Saved data entries:
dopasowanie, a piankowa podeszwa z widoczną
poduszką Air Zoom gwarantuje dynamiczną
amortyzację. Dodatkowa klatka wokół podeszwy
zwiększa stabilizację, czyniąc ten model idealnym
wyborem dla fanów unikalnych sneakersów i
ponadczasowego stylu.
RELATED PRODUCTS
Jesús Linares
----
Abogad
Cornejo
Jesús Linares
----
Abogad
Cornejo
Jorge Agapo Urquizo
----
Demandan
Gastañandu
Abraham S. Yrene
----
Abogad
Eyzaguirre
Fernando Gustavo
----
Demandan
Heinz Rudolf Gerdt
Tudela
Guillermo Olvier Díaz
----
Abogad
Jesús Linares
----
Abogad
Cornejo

---

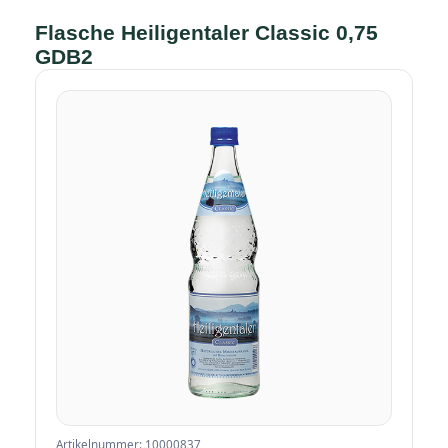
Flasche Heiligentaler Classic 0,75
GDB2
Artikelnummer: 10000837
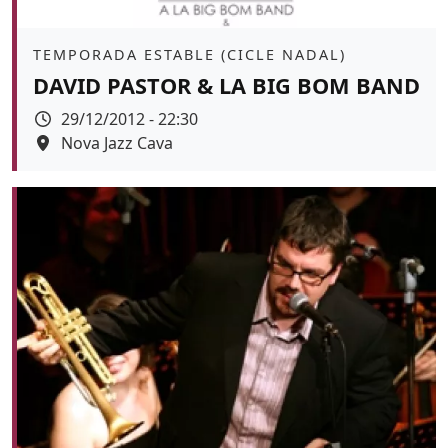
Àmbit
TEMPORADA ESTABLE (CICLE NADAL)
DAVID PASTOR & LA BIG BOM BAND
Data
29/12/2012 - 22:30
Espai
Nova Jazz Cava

**Exercise details**
Write down again, exactly as given, only the lines above that fall from the line with "TEMPORADA ESTABLE (CICLE NADAL)" to the line with "Nova Jazz Cava", inclusive.

**Your response**
TEMPORADA ESTABLE (CICLE NADAL)
DAVID PASTOR & LA BIG BOM BAND
Data
29/12/2012 - 22:30
Espai
Nova Jazz Cava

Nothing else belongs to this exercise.